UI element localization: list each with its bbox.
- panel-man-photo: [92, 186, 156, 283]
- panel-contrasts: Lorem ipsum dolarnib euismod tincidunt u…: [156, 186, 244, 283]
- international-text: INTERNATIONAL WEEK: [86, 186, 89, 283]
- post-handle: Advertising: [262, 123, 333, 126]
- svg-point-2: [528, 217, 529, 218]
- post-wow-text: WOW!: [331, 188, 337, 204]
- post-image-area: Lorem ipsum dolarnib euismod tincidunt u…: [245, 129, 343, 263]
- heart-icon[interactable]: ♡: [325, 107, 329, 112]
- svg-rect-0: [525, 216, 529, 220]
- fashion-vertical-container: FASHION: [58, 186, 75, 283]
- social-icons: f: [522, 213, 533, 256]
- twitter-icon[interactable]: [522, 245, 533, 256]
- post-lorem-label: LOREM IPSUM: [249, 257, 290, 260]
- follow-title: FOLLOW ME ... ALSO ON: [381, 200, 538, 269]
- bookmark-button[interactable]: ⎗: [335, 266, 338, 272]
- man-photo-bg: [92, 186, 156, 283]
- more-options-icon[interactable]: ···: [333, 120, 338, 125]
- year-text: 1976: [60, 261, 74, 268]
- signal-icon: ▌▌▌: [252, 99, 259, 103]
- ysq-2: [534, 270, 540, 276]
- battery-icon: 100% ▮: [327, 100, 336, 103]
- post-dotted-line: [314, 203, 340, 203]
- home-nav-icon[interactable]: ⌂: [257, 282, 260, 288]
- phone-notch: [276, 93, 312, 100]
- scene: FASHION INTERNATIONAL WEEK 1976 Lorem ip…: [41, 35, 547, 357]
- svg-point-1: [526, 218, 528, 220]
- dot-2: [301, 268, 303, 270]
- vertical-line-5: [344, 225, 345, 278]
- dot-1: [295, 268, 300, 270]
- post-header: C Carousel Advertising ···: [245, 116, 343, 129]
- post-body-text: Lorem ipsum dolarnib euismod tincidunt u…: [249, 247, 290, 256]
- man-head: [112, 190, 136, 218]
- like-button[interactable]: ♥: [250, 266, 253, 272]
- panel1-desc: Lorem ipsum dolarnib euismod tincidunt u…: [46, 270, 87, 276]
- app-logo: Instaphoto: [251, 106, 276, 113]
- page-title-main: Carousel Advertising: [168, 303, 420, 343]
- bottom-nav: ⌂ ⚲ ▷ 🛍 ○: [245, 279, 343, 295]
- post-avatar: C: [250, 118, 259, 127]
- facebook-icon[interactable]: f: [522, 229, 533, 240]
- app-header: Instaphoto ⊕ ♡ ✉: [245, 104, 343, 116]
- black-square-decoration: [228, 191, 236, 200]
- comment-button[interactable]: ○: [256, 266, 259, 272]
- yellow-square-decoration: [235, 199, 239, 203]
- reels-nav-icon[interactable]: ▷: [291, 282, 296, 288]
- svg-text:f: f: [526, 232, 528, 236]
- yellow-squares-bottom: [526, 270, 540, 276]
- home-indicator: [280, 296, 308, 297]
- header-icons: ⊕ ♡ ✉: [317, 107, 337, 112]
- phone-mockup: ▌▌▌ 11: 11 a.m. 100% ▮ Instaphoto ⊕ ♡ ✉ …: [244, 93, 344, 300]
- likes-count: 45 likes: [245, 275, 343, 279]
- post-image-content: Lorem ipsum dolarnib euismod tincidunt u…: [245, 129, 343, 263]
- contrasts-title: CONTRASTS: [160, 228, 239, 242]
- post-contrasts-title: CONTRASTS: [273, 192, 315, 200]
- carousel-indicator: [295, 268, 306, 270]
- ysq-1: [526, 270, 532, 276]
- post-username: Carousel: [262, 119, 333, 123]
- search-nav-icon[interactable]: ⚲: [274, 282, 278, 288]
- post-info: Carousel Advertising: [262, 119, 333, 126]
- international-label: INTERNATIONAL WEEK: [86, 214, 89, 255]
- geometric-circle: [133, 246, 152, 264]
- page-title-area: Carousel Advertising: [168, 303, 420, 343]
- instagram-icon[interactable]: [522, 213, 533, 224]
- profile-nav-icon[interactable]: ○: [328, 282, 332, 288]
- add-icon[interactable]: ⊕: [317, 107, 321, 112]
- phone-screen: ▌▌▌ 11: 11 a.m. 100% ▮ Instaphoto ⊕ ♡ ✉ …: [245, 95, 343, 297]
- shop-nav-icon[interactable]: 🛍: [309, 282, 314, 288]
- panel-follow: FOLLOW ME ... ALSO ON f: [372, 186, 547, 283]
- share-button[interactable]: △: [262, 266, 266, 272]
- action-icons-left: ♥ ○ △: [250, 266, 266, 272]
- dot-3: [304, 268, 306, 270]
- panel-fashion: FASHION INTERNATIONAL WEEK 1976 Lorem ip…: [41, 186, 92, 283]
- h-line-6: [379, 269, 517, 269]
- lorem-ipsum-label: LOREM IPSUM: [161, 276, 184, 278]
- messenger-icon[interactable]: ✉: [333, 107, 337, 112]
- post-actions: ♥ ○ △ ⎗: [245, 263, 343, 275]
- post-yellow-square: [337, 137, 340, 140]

--- --- ---

EXERCISE → Retype the whole listing without changing anything.

REPLY →
UI element localization: list each with its bbox.
- panel-man-photo: [92, 186, 156, 283]
- panel-contrasts: Lorem ipsum dolarnib euismod tincidunt u…: [156, 186, 244, 283]
- international-text: INTERNATIONAL WEEK: [86, 186, 89, 283]
- post-handle: Advertising: [262, 123, 333, 126]
- svg-point-2: [528, 217, 529, 218]
- post-wow-text: WOW!: [331, 188, 337, 204]
- post-image-area: Lorem ipsum dolarnib euismod tincidunt u…: [245, 129, 343, 263]
- heart-icon[interactable]: ♡: [325, 107, 329, 112]
- svg-rect-0: [525, 216, 529, 220]
- fashion-vertical-container: FASHION: [58, 186, 75, 283]
- social-icons: f: [522, 213, 533, 256]
- twitter-icon[interactable]: [522, 245, 533, 256]
- post-lorem-label: LOREM IPSUM: [249, 257, 290, 260]
- follow-title: FOLLOW ME ... ALSO ON: [381, 200, 538, 269]
- bookmark-button[interactable]: ⎗: [335, 266, 338, 272]
- man-photo-bg: [92, 186, 156, 283]
- more-options-icon[interactable]: ···: [333, 120, 338, 125]
- year-text: 1976: [60, 261, 74, 268]
- signal-icon: ▌▌▌: [252, 99, 259, 103]
- ysq-2: [534, 270, 540, 276]
- battery-icon: 100% ▮: [327, 100, 336, 103]
- post-dotted-line: [314, 203, 340, 203]
- home-nav-icon[interactable]: ⌂: [257, 282, 260, 288]
- phone-notch: [276, 93, 312, 100]
- scene: FASHION INTERNATIONAL WEEK 1976 Lorem ip…: [41, 35, 547, 357]
- svg-point-1: [526, 218, 528, 220]
- dot-2: [301, 268, 303, 270]
- vertical-line-5: [344, 225, 345, 278]
- dot-1: [295, 268, 300, 270]
- post-header: C Carousel Advertising ···: [245, 116, 343, 129]
- post-body-text: Lorem ipsum dolarnib euismod tincidunt u…: [249, 247, 290, 256]
- man-head: [112, 190, 136, 218]
- like-button[interactable]: ♥: [250, 266, 253, 272]
- panel1-desc: Lorem ipsum dolarnib euismod tincidunt u…: [46, 270, 87, 276]
- app-logo: Instaphoto: [251, 106, 276, 113]
- page-title-main: Carousel Advertising: [168, 303, 420, 343]
- bottom-nav: ⌂ ⚲ ▷ 🛍 ○: [245, 279, 343, 295]
- post-avatar: C: [250, 118, 259, 127]
- facebook-icon[interactable]: f: [522, 229, 533, 240]
- app-header: Instaphoto ⊕ ♡ ✉: [245, 104, 343, 116]
- black-square-decoration: [228, 191, 236, 200]
- comment-button[interactable]: ○: [256, 266, 259, 272]
- yellow-square-decoration: [235, 199, 239, 203]
- reels-nav-icon[interactable]: ▷: [291, 282, 296, 288]
- svg-text:f: f: [526, 232, 528, 236]
- yellow-squares-bottom: [526, 270, 540, 276]
- home-indicator: [280, 296, 308, 297]
- header-icons: ⊕ ♡ ✉: [317, 107, 337, 112]
- phone-mockup: ▌▌▌ 11: 11 a.m. 100% ▮ Instaphoto ⊕ ♡ ✉ …: [244, 93, 344, 300]
- likes-count: 45 likes: [245, 275, 343, 279]
- post-image-content: Lorem ipsum dolarnib euismod tincidunt u…: [245, 129, 343, 263]
- contrasts-title: CONTRASTS: [160, 228, 239, 242]
- post-contrasts-title: CONTRASTS: [273, 192, 315, 200]
- carousel-indicator: [295, 268, 306, 270]
- ysq-1: [526, 270, 532, 276]
- post-username: Carousel: [262, 119, 333, 123]
- search-nav-icon[interactable]: ⚲: [274, 282, 278, 288]
- post-info: Carousel Advertising: [262, 119, 333, 126]
- international-label: INTERNATIONAL WEEK: [86, 214, 89, 255]
- geometric-circle: [133, 246, 152, 264]
- page-title-area: Carousel Advertising: [168, 303, 420, 343]
- instagram-icon[interactable]: [522, 213, 533, 224]
- profile-nav-icon[interactable]: ○: [328, 282, 332, 288]
- add-icon[interactable]: ⊕: [317, 107, 321, 112]
- phone-screen: ▌▌▌ 11: 11 a.m. 100% ▮ Instaphoto ⊕ ♡ ✉ …: [245, 95, 343, 297]
- shop-nav-icon[interactable]: 🛍: [309, 282, 314, 288]
- panel-follow: FOLLOW ME ... ALSO ON f: [372, 186, 547, 283]
- share-button[interactable]: △: [262, 266, 266, 272]
- action-icons-left: ♥ ○ △: [250, 266, 266, 272]
- dot-3: [304, 268, 306, 270]
- panel-fashion: FASHION INTERNATIONAL WEEK 1976 Lorem ip…: [41, 186, 92, 283]
- h-line-6: [379, 269, 517, 269]
- lorem-ipsum-label: LOREM IPSUM: [161, 276, 184, 278]
- messenger-icon[interactable]: ✉: [333, 107, 337, 112]
- post-actions: ♥ ○ △ ⎗: [245, 263, 343, 275]
- post-yellow-square: [337, 137, 340, 140]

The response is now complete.